‘Streetcar’ leaves something to be desired

In an age where masculinity is under attack from all angles, sometimes it’s refreshing to see Stanley Kowalski (Jared Wigdor ’11) get rowdy and turn over his chair at the dinner table. And just when you think that raw animalism wins the day, it’s even more refreshing to watch Stanley stand outside the window and holler at the top of his lungs for “STELLA!” But it’s Blanche DuBois’s (Isabel Siragusa ’11) delicate Southern charm — her defining quality and the source of her undoing — that satisfies above all else.

“A Streetcar Named Desire,” Siragusa’s senior project, may be histrionic at times, but its seduction and bestiality ultimately save the play from devolving like DuBois’s psyche.

Tennessee Williams’ American classic tells the story of Blanche DuBois, a schoolteacher evicted from her family plantation, who arrives at her sister Stella’s (Alexis Cruzzavala ’13) derelict haunt in the French Quarter of New Orleans. The encounter between Blanche and Stanley — bowling enthusiast, heavy drinker and Stella’s husband — establishes the flirty tension between feminine civility and unbridled manliness in the story. While the play is by no means a cliché of opposites attracting, the temptress Blanche and gruff Stanley are both aware of the uneasy yet mutual lure that exists between them.

When Stanley learns Blanche is no longer in possession of the family plantation — a property he one day hoped to inherit — his temper begins to take over the play, a consequence of both the script and Wigdor’s aggressive performance.

Fueled by a steady stream of alcohol and the support of his ruffian cohorts, Stanley becomes a loose cannon, screaming more lines than he speaks, it seems. He barges into the bedroom, defenestrates the radio and slaps Stella with all of his pent-up manly might. This, of course, sets the stage for the immortal “Hey Stellllllaaaaa!” call, and her loyal return. The moment of the embrace, however, leaves something to be desired. Disappointingly, the scene more closely resembles something you’d see at the arrival gates of an airport than the reluctant forgiveness of a subjugated-but-desperate wife to her misogynistic husband. But this relationship takes a backseat to Blanche’s romance.

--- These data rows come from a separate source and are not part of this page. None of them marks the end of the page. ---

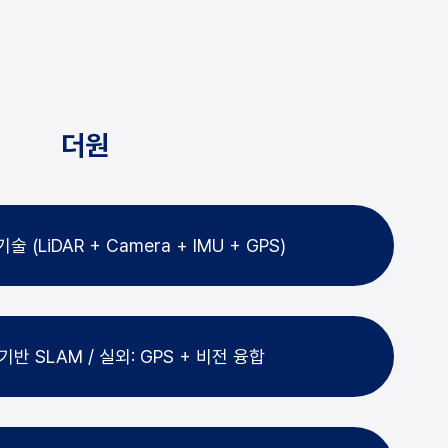
더원
 (LiDAR + Camera + IMU + GPS)
 기반 SLAM / 실외: GPS + 비전 융합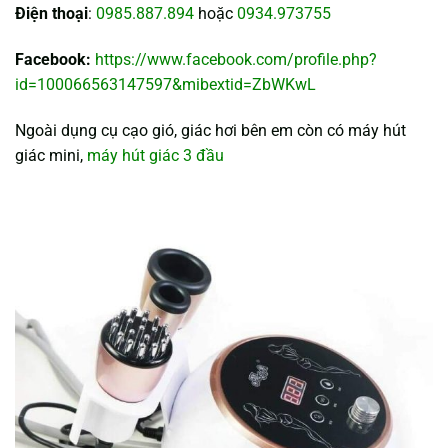
Điện thoại
:
0985.887.894
hoặc
0934.973755
Facebook:
https://www.facebook.com/profile.php?
id=100066563147597&mibextid=ZbWKwL
Ngoài dụng cụ cạo gió, giác hơi bên em còn có máy hút
giác mini,
máy hút giác 3 đầu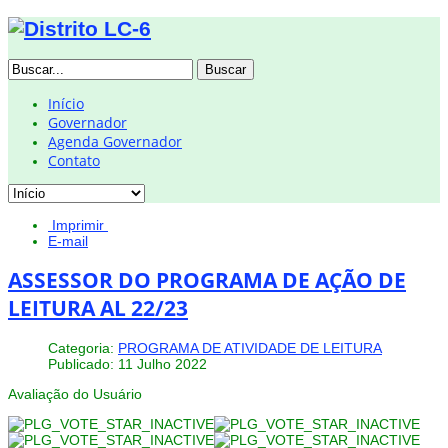
Buscar
Início
Governador
Agenda Governador
Contato
Imprimir
E-mail
ASSESSOR DO PROGRAMA DE AÇÃO DE
LEITURA AL 22/23
Categoria:
PROGRAMA DE ATIVIDADE DE LEITURA
Publicado: 11 Julho 2022
Avaliação do Usuário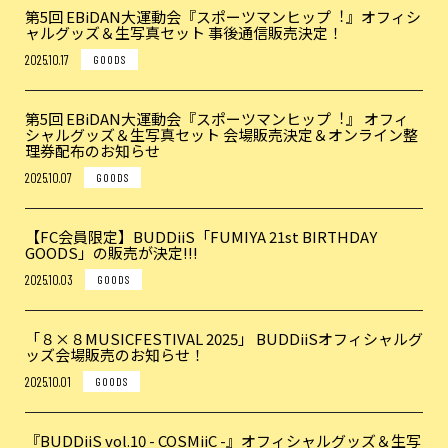
第5回 EBiDAN⼤運動会『スポーツマンヒップ︕』オフィシ
ャルグッズ＆生写真セット 事後通信販売決定！
2025.10.17
GOODS
第5回 EBiDAN⼤運動会『スポーツマンヒップ︕』 オフィ
シャルグッズ＆生写真セット 会場販売決定＆オンライン整
理券配布のお知らせ
2025.10.07
GOODS
【FC会員限定】BUDDiiS「FUMIYA 21st BIRTHDAY
GOODS」の販売が決定!!!
2025.10.03
GOODS
「８×８MUSICFESTIVAL 2025」 BUDDiiSオフィシャルグ
ッズ会場販売のお知らせ！
2025.10.01
GOODS
『BUDDiiS vol.10 - COSMiiC -』オフィシャルグッズ＆生写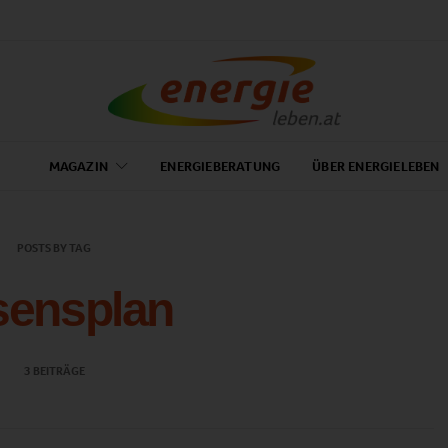
MAGAZIN
ENERGIEBERATUNG
ÜBER ENERGIELEBEN
POSTS BY TAG
sensplan
3 BEITRÄGE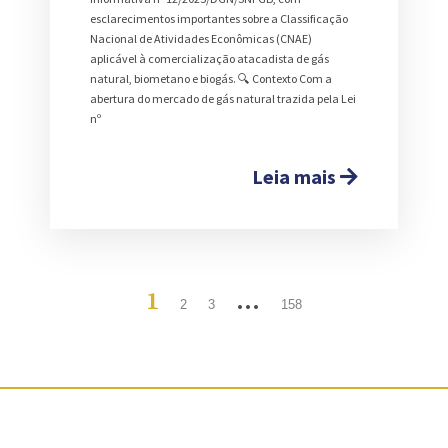
esclarecimentos importantes sobre a Classificação
Nacional de Atividades Econômicas (CNAE)
aplicável à comercialização atacadista de gás
natural, biometano e biogás. 🔍 Contexto Com a
abertura do mercado de gás natural trazida pela Lei
nº
Leia mais
1
…
2
3
158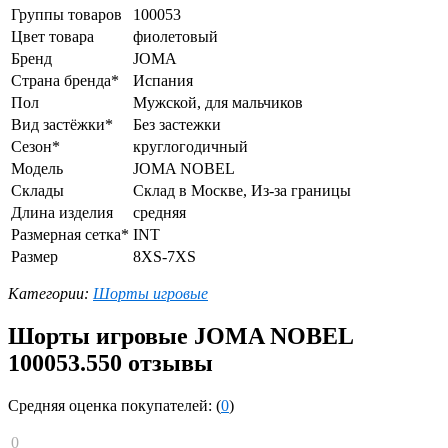
Группы товаров
100053
Цвет товара
фиолетовый
Бренд
JOMA
Страна бренда*
Испания
Пол
Мужской, для мальчиков
Вид застёжки*
Без застежки
Сезон*
круглогодичный
Модель
JOMA NOBEL
Склады
Склад в Москве, Из-за границы
Длина изделия
средняя
Размерная сетка*
INT
Размер
8XS-7XS
Категории:
Шорты игровые
Шорты игровые JOMA NOBEL
100053.550 отзывы
Средняя оценка покупателей: (
0
)
0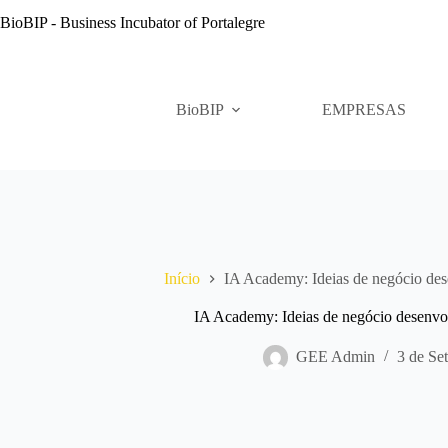
Pular
BioBIP - Business Incubator of Portalegre
para
o
conteúdo
BioBIP
EMPRESAS
Início
IA Academy: Ideias de negócio de
IA Academy: Ideias de negócio desenvo
GEE Admin
3 de Se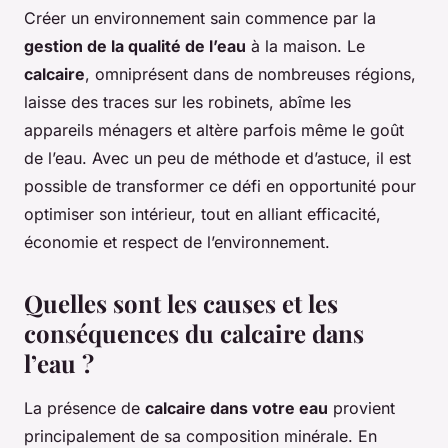
Créer un environnement sain commence par la
gestion de la qualité de l’eau
à la maison. Le
calcaire
, omniprésent dans de nombreuses régions,
laisse des traces sur les robinets, abîme les
appareils ménagers et altère parfois même le goût
de l’eau. Avec un peu de méthode et d’astuce, il est
possible de transformer ce défi en opportunité pour
optimiser son intérieur, tout en alliant efficacité,
économie et respect de l’environnement.
Quelles sont les causes et les
conséquences du calcaire dans
l’eau ?
La présence de
calcaire dans votre eau
provient
principalement de sa composition minérale. En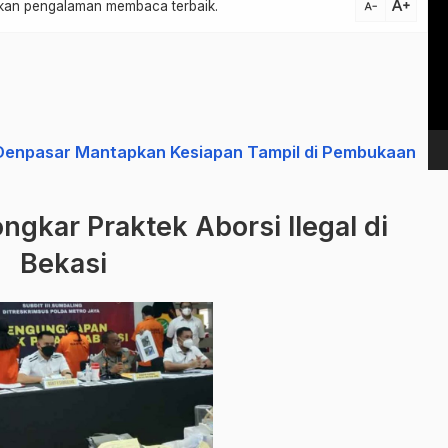
text_increase
atkan pengalaman membaca terbaik.
text_decrease
Vi
Pl
 Denpasar Mantapkan Kesiapan Tampil di Pembukaan
ongkar Praktek
Aborsi Ilegal di
Bekasi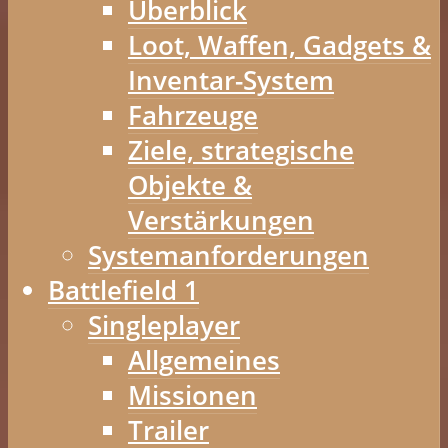
Überblick
Loot, Waffen, Gadgets &
Inventar-System
Fahrzeuge
Ziele, strategische
Objekte &
Verstärkungen
Systemanforderungen
Battlefield 1
Singleplayer
Allgemeines
Missionen
Trailer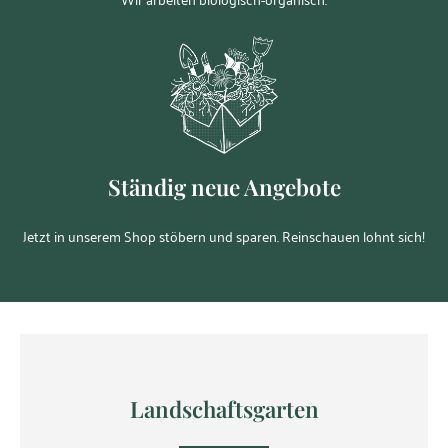
Ständig neue Angebote
Jetzt in unserem Shop stöbern und sparen. Reinschauen lohnt sich!
Landschaftsgarten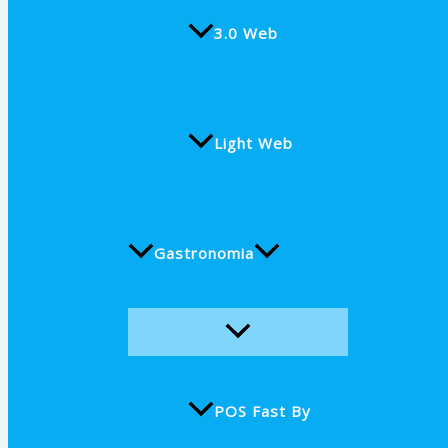
3.0 Web
Light Web
Gastronomia
POS Fast By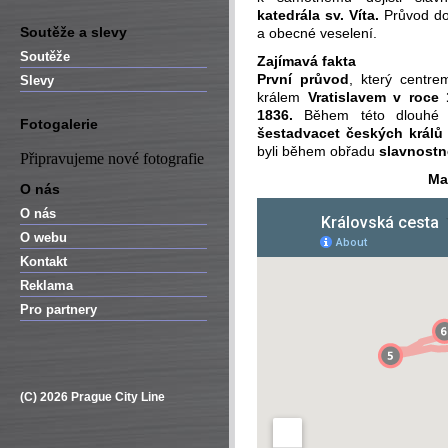
katedrála sv. Víta.
Průvod dop
Soutěže a slevy
a obecné veselení.
Soutěže
Zajímavá fakta
První průvod
, který centr
Slevy
králem
Vratislavem v roce
1836.
Během této dlouhé d
Fotogalerie
šestadvacet českých králů
byli během obřadu
slavnostn
Připravujeme nové fotografie
Ma
O nás
O nás
O webu
Kontakt
Reklama
Pro partnery
(C) 2026 Prague City Line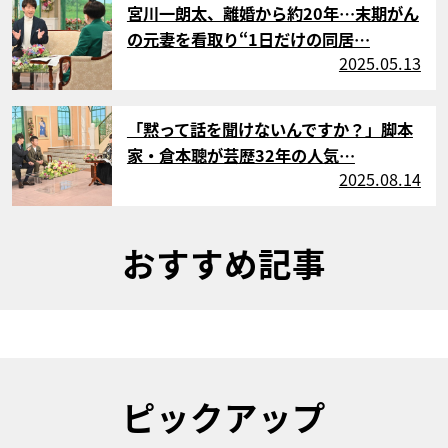
宮川一朗太、離婚から約20年…末期がん
の元妻を看取り“1日だけの同居…
2025.05.13
サムネイル
「黙って話を聞けないんですか？」脚本
家・倉本聰が芸歴32年の人気…
2025.08.14
おすすめ記事
ピックアップ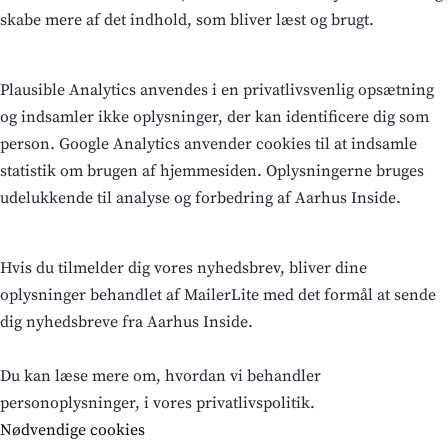
skabe mere af det indhold, som bliver læst og brugt.
Plausible Analytics anvendes i en privatlivsvenlig opsætning
og indsamler ikke oplysninger, der kan identificere dig som
person. Google Analytics anvender cookies til at indsamle
statistik om brugen af hjemmesiden. Oplysningerne bruges
udelukkende til analyse og forbedring af Aarhus Inside.
Hvis du tilmelder dig vores nyhedsbrev, bliver dine
oplysninger behandlet af MailerLite med det formål at sende
dig nyhedsbreve fra Aarhus Inside.
Du kan læse mere om, hvordan vi behandler
personoplysninger, i vores privatlivspolitik.
Nødvendige cookies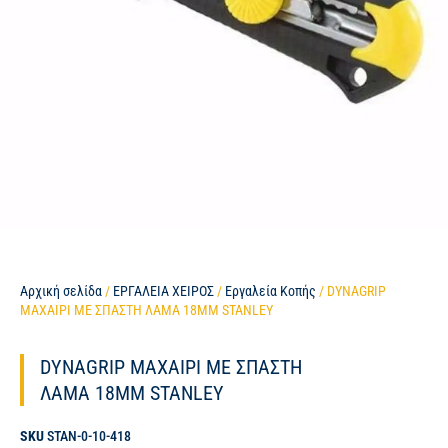
Αρχική σελίδα
/
ΕΡΓΑΛΕΙΑ ΧΕΙΡΟΣ
/
Εργαλεία Κοπής
/ DYNAGRIP
ΜΑΧΑΙΡΙ ME ΣΠΑΣΤΗ ΛΑΜΑ 18MM STANLEY
DYNAGRIP ΜΑΧΑΙΡΙ ME ΣΠΑΣΤΗ
ΛΑΜΑ 18MM STANLEY
SKU
STAN-0-10-418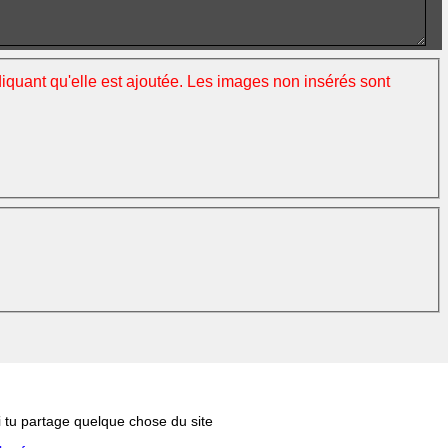
ndiquant qu'elle est ajoutée. Les images non insérés sont
si tu partage quelque chose du site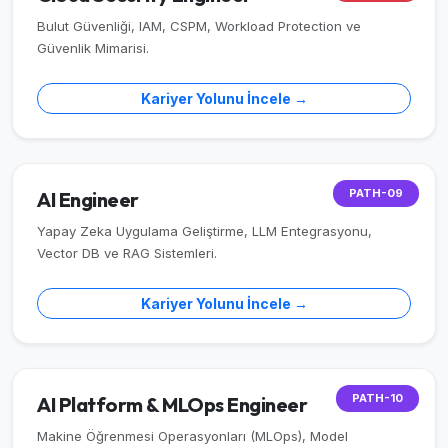
Bulut Güvenliği, IAM, CSPM, Workload Protection ve
Güvenlik Mimarisi.
Kariyer Yolunu İncele →
PATH-09
AI Engineer
Yapay Zeka Uygulama Geliştirme, LLM Entegrasyonu,
Vector DB ve RAG Sistemleri.
Kariyer Yolunu İncele →
PATH-10
AI Platform & MLOps Engineer
Makine Öğrenmesi Operasyonları (MLOps), Model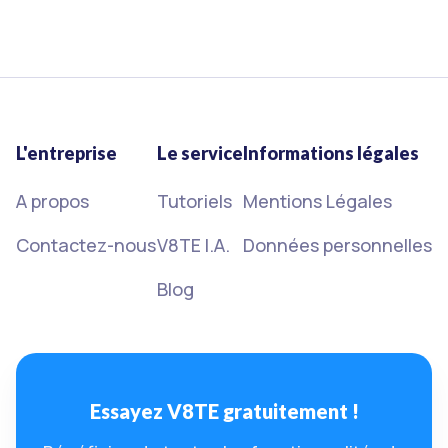
15/3/2023
Lire plus
L'entreprise
Le service
Informations légales
A propos
Tutoriels
Mentions Légales
Contactez-nous
V8TE I.A.
Données personnelles
Blog
Essayez V8TE gratuitement !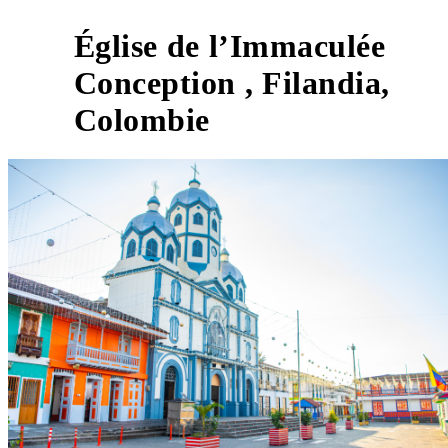
Église de l’Immaculée
Conception , Filandia,
9
Colombie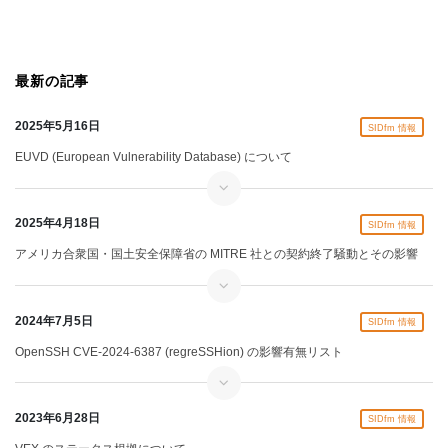
最新の記事
2025年5月16日
SIDfm 情報
EUVD (European Vulnerability Database) について
2025年4月18日
SIDfm 情報
アメリカ合衆国・国土安全保障省の MITRE 社との契約終了騒動とその影響
2024年7月5日
SIDfm 情報
OpenSSH CVE-2024-6387 (regreSSHion) の影響有無リスト
2023年6月28日
SIDfm 情報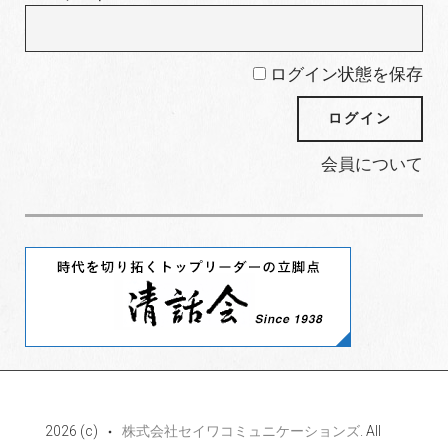
ログイン状態を保存
会員について
2026 (c)
株式会社セイワコミュニケーションズ
. All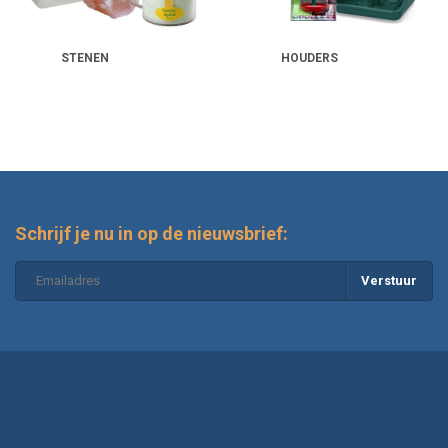
STENEN
HOUDERS
Schrijf je nu in op de nieuwsbrief:
Verstuur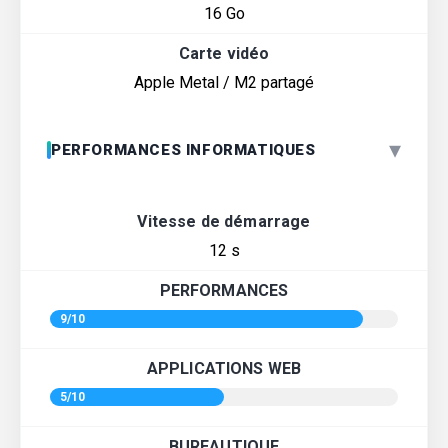
16 Go
Carte vidéo
Apple Metal / M2 partagé
▾
PERFORMANCES INFORMATIQUES
Vitesse de démarrage
12 s
PERFORMANCES
9/10
APPLICATIONS WEB
5/10
BUREAUTIQUE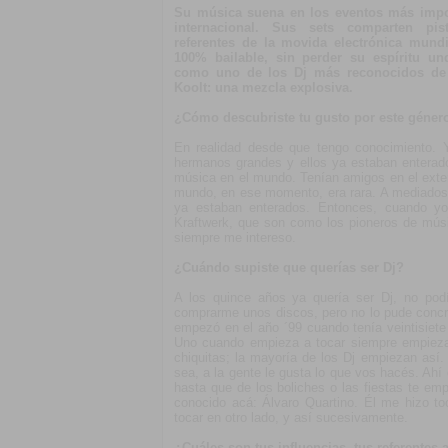
Su música suena en los eventos más impor
internacional. Sus sets comparten pi
referentes de la movida electrónica mund
100% bailable, sin perder su espíritu u
como uno de los Dj más reconocidos de
Koolt: una mezcla explosiva.
¿Cómo descubriste tu gusto por este géner
En realidad desde que tengo conocimiento. 
hermanos grandes y ellos ya estaban enterado
música en el mundo. Tenían amigos en el exter
mundo, en ese momento, era rara. A mediados
ya estaban enterados. Entonces, cuando yo
Kraftwerk, que son como los pioneros de músi
siempre me intereso.
¿Cuándo supiste que querías ser Dj?
A los quince años ya quería ser Dj, no podí
comprarme unos discos, pero no lo pude concre
empezó en el año ´99 cuando tenía veintisiet
Uno cuando empieza a tocar siempre empieza 
chiquitas; la mayoría de los Dj empiezan así
sea, a la gente le gusta lo que vos hacés. Ah
hasta que de los boliches o las fiestas te e
conocido acá: Álvaro Quartino. Él me hizo t
tocar en otro lado, y así sucesivamente.
¿Cuáles son tus influencias, tus referentes a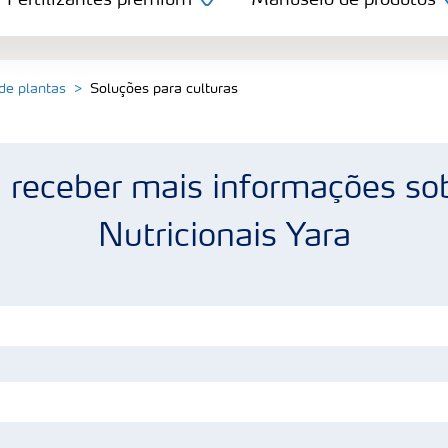
Fertilizantes premium
Manuseio de produtos
 de plantas
Soluções para culturas
a receber mais informações so
Nutricionais Yara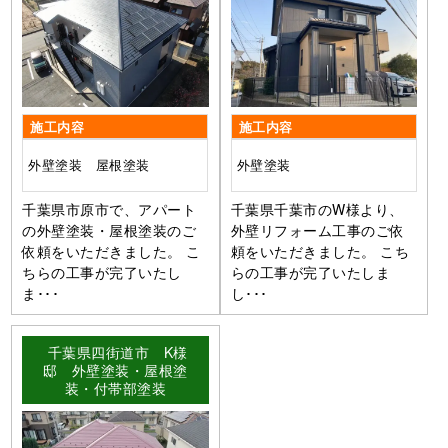
施工内容
施工内容
外壁塗装 屋根塗装
外壁塗装
千葉県市原市で、アパート
千葉県千葉市のW様より、
の外壁塗装・屋根塗装のご
外壁リフォーム工事のご依
依頼をいただきました。 こ
頼をいただきました。 こち
ちらの工事が完了いたし
らの工事が完了いたしま
ま･･･
し･･･
千葉県四街道市 K様
邸 外壁塗装・屋根塗
装・付帯部塗装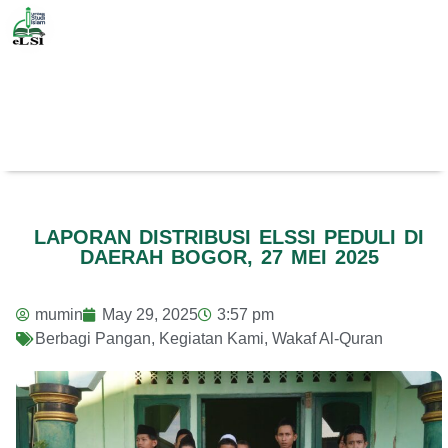
LAPORAN DISTRIBUSI ELSSI PEDULI DI
DAERAH BOGOR, 27 MEI 2025
mumin
May 29, 2025
3:57 pm
Berbagi Pangan
,
Kegiatan Kami
,
Wakaf Al-Quran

In a novel interpretation, director Timmia Hearn Feldman ’12 created a new character — the ghost of Blanche’s dead husband (Kyle Clark ’13) — to help center the action on Blanche’s romance with Mitch (Jamie Biondi ’12) and, in turn, Siragusa herself. The late husband doubles as the play’s accompanist, drifting from the piano bench to the stage, and casting a pall over Blanche’s present relationship.

While this invocation of the Shakespearean ghost may be abstract (and it’s difficult to stomach tampering with a classic) the choice allows the audience into the tormented mind of the disgraced Southern belle.

Besides, by the opening of the second act, viewers will welcome scenes with the genteel Blanche. The other characters devolve into caricatures, relying on the volume of their voices to make up for a lack of genuine emotion. But even the gentle and seemingly sweet romance between Mitch and Blanche seems artificial. Their lack of chemistry is austere and awkward; Mitch’s yielding demeanor is unconvincing. Perhaps their relationship suffers from the obstacle of the boy ghost, who won’t leave the two alone.

Either way, the shift of spotlight from Stanley/Blanche to Mitch/Blanche is something of a bastardization. While it’s unfair to hold their chemistry up to that Marlon Brando and Vivien Leigh in the film version of the play, the character of Mitch is simply too one-dimensional to receive so much attention.

Ultimately, the risky adaptation provides a spotlight for the talented Siragusa. But the downplay of the other characters’ emotional complexity doesn’t give credence to Williams’s classic.